▶ _Exercise aim_: Start with the line that holds "Dostawa online". Please copy it and each remaining line below exactly, leaving pictures out.

Records to process START

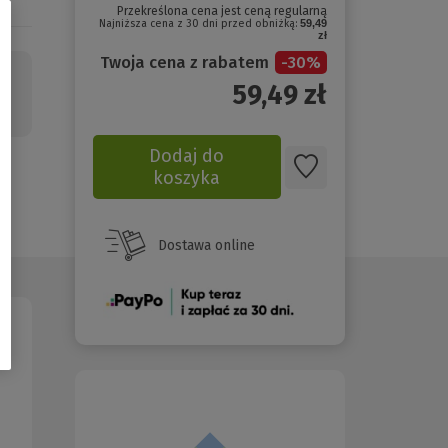
Przekreślona cena jest ceną regularną
Najniższa cena z 30 dni przed obniżką:
59,49
zł
Twoja cena z rabatem
-
30
%
59,49
zł
Dodaj do
koszyka
Dostawa online
(Nowe
okno)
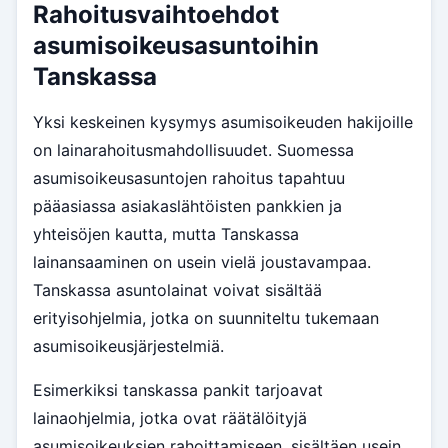
Rahoitusvaihtoehdot
asumisoikeusasuntoihin
Tanskassa
Yksi keskeinen kysymys asumisoikeuden hakijoille
on lainarahoitusmahdollisuudet. Suomessa
asumisoikeusasuntojen rahoitus tapahtuu
pääasiassa asiakaslähtöisten pankkien ja
yhteisöjen kautta, mutta Tanskassa
lainansaaminen on usein vielä joustavampaa.
Tanskassa asuntolainat voivat sisältää
erityisohjelmia, jotka on suunniteltu tukemaan
asumisoikeusjärjestelmiä.
Esimerkiksi tanskassa pankit tarjoavat
lainaohjelmia, jotka ovat räätälöityjä
asumisoikeuksien rahoittamiseen, sisältäen usein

Records to process END

▶ _Reply to the exercise_:
Dostawa online
(Nowe
okno)
Rahoitusvaihtoehdot
asumisoikeusasuntoihin
Tanskassa
Yksi keskeinen kysymys asumisoikeuden hakijoille
on lainarahoitusmahdollisuudet. Suomessa
asumisoikeusasuntojen rahoitus tapahtuu
pääasiassa asiakaslähtöisten pankkien ja
yhteisöjen kautta, mutta Tanskassa
lainansaaminen on usein vielä joustavampaa.
Tanskassa asuntolainat voivat sisältää
erityisohjelmia, jotka on suunniteltu tukemaan
asumisoikeusjärjestelmiä.
Esimerkiksi tanskassa pankit tarjoavat
lainaohjelmia, jotka ovat räätälöityjä
asumisoikeuksien rahoittamiseen, sisältäen usein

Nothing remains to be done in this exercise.